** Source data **
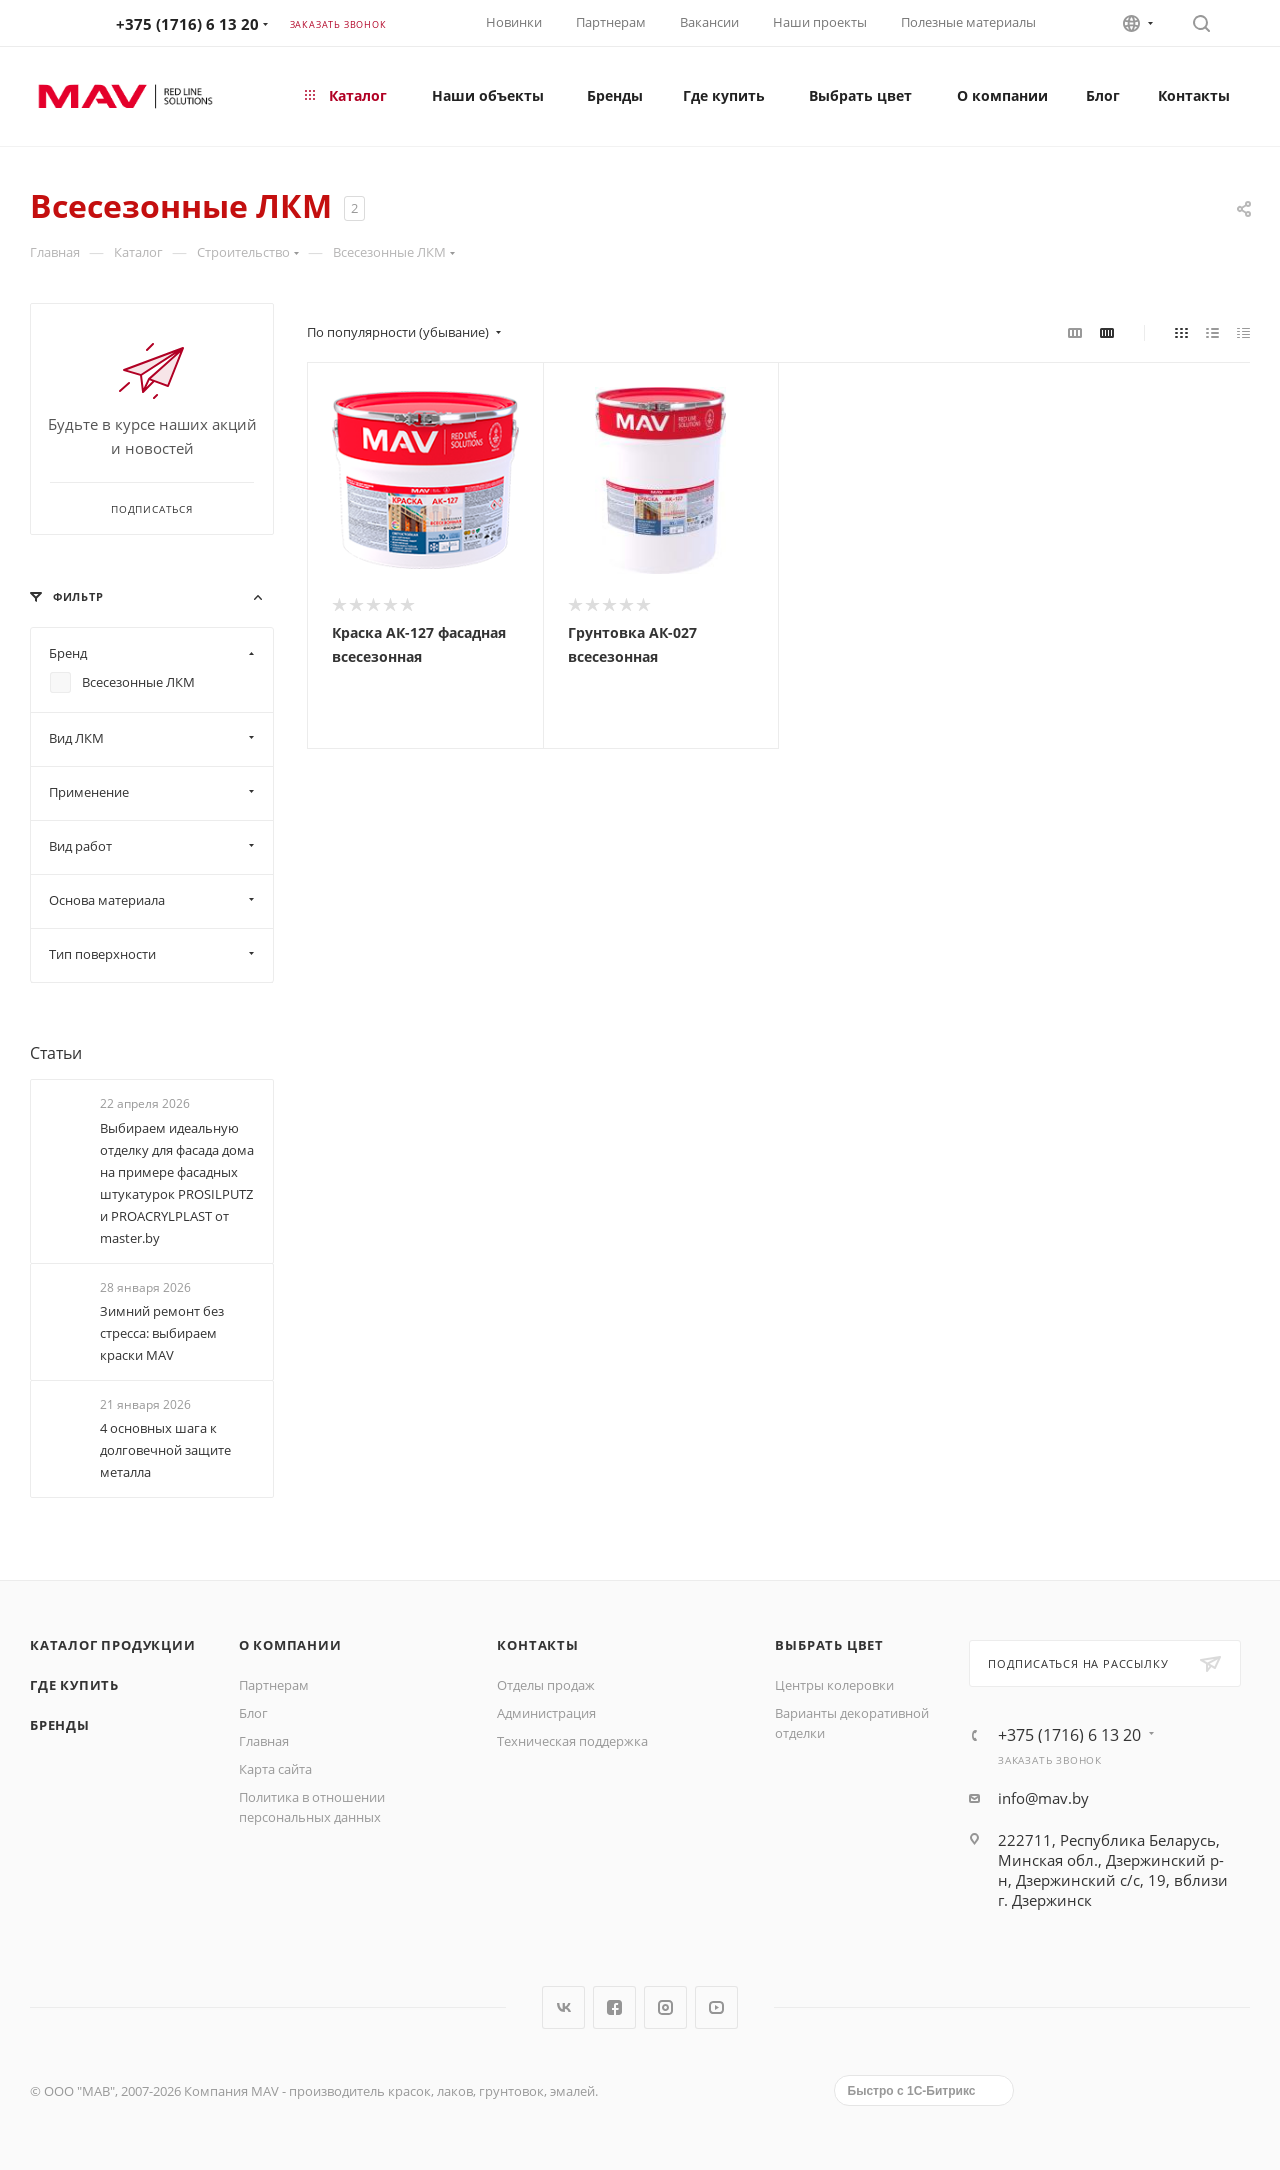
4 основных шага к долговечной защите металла (165, 1450)
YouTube (716, 2007)
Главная (264, 1741)
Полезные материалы (968, 22)
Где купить (74, 1685)
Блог (253, 1713)
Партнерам (611, 22)
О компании (290, 1645)
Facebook (614, 2007)
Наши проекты (820, 22)
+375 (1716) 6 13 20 (187, 24)
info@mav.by (1043, 1798)
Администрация (546, 1713)
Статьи (56, 1053)
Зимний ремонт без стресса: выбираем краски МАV (162, 1333)
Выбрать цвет (829, 1645)
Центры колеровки (834, 1685)
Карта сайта (275, 1769)
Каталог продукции (113, 1645)
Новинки (514, 22)
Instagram (665, 2007)
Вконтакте (563, 2007)
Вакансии (709, 22)
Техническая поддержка (572, 1741)
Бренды (60, 1725)
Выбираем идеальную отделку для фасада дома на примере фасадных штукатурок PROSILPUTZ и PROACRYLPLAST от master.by (177, 1183)
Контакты (537, 1645)
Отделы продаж (546, 1685)
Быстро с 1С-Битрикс (912, 2091)
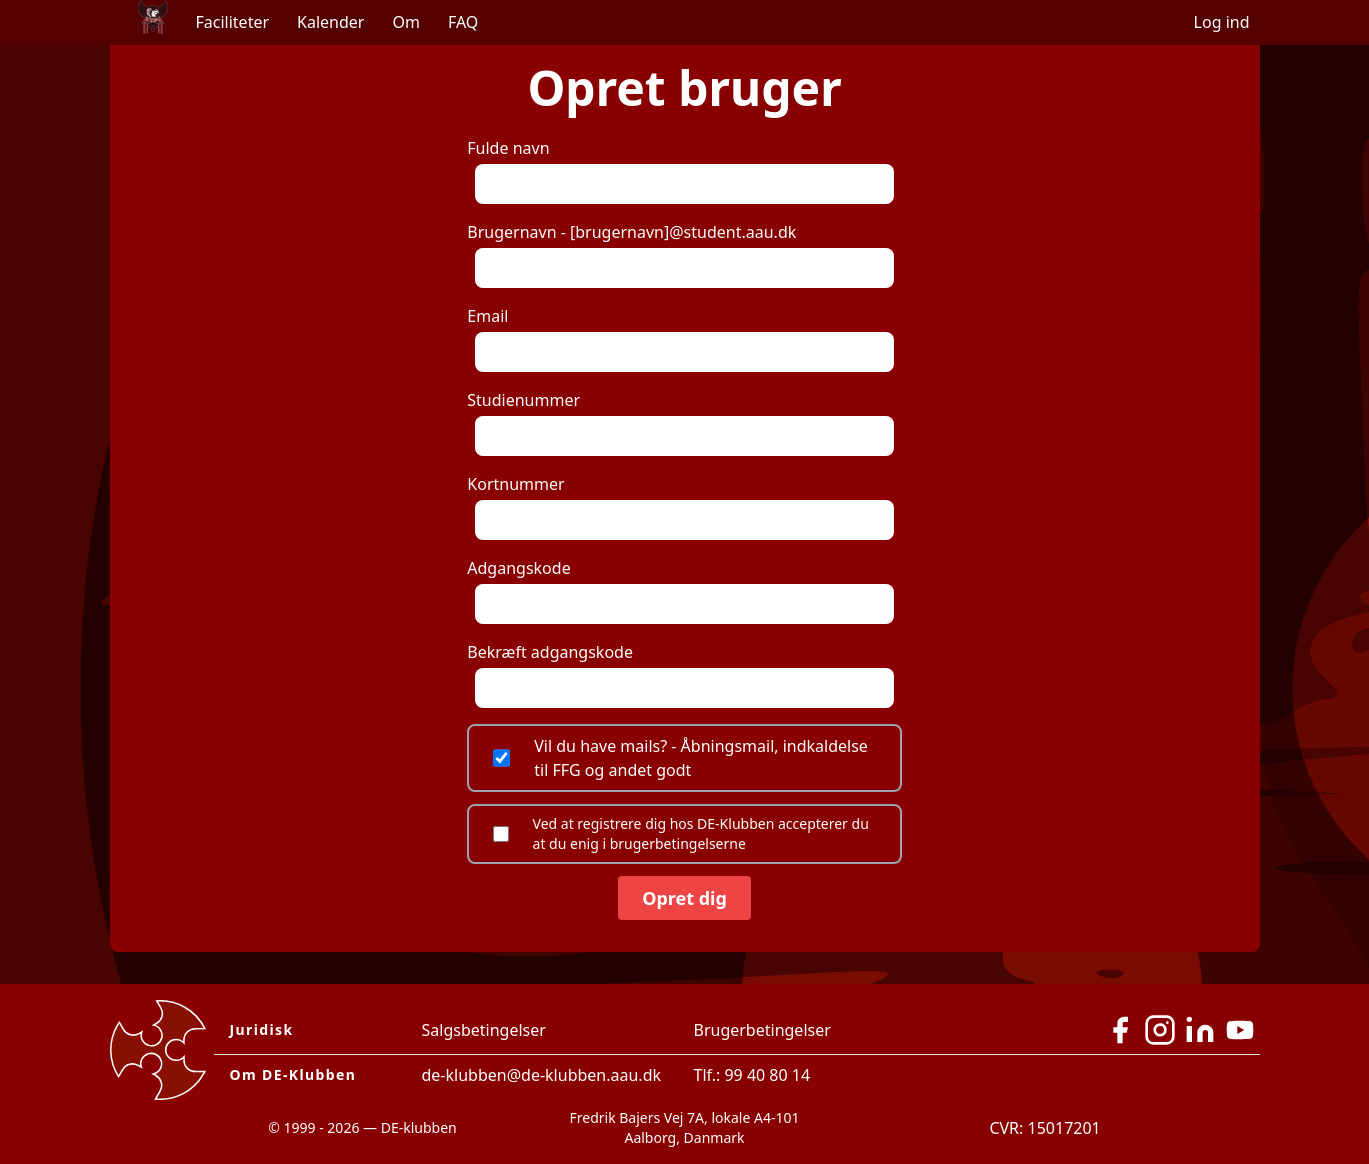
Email (680, 338)
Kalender (330, 22)
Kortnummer (680, 506)
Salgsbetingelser (484, 1030)
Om (405, 22)
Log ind (1222, 22)
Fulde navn (680, 170)
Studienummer (680, 422)
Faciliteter (233, 22)
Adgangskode (680, 590)
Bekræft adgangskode (680, 674)
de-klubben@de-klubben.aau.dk (542, 1075)
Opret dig (684, 898)
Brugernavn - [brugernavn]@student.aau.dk (680, 254)
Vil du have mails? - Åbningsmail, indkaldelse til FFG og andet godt (680, 758)
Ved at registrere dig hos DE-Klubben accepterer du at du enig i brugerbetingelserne (681, 833)
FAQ (463, 22)
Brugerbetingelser (762, 1030)
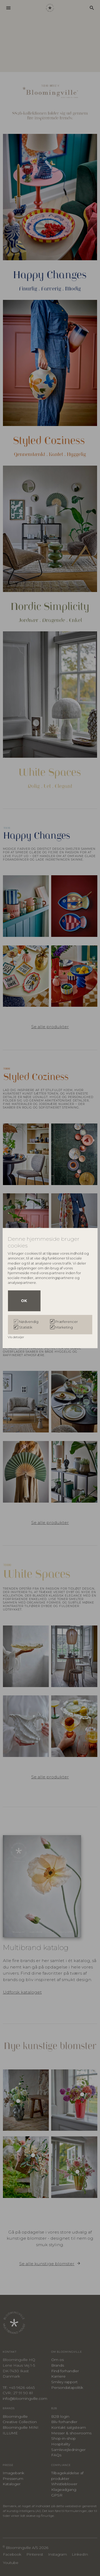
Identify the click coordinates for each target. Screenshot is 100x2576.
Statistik (25, 1327)
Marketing (64, 1327)
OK (24, 1300)
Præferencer (66, 1321)
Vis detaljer (16, 1337)
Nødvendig (28, 1321)
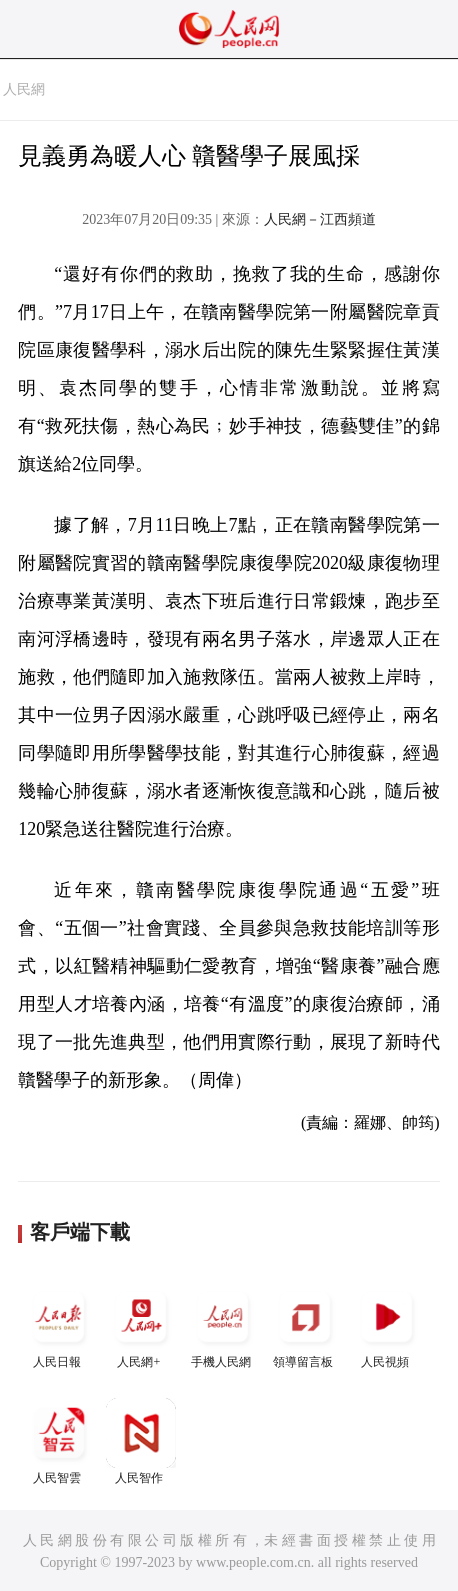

** Exercise **
Your answer should be the lines above, from the line containing "Наши проекты (820, 22)" up to and including the line containing "Отделы продаж (546, 1685)", reproduced exactly and with nothing else.

** Response **
Наши проекты (820, 22)
+375 (1716) 6 13 20 (187, 24)
info@mav.by (1043, 1798)
Администрация (546, 1713)
Статьи (56, 1053)
Зимний ремонт без стресса: выбираем краски МАV (162, 1333)
Выбрать цвет (829, 1645)
Центры колеровки (834, 1685)
Карта сайта (275, 1769)
Каталог продукции (113, 1645)
Новинки (514, 22)
Instagram (665, 2007)
Вконтакте (563, 2007)
Вакансии (709, 22)
Техническая поддержка (572, 1741)
Бренды (60, 1725)
Выбираем идеальную отделку для фасада дома на примере фасадных штукатурок PROSILPUTZ и PROACRYLPLAST от master.by (177, 1183)
Контакты (537, 1645)
Отделы продаж (546, 1685)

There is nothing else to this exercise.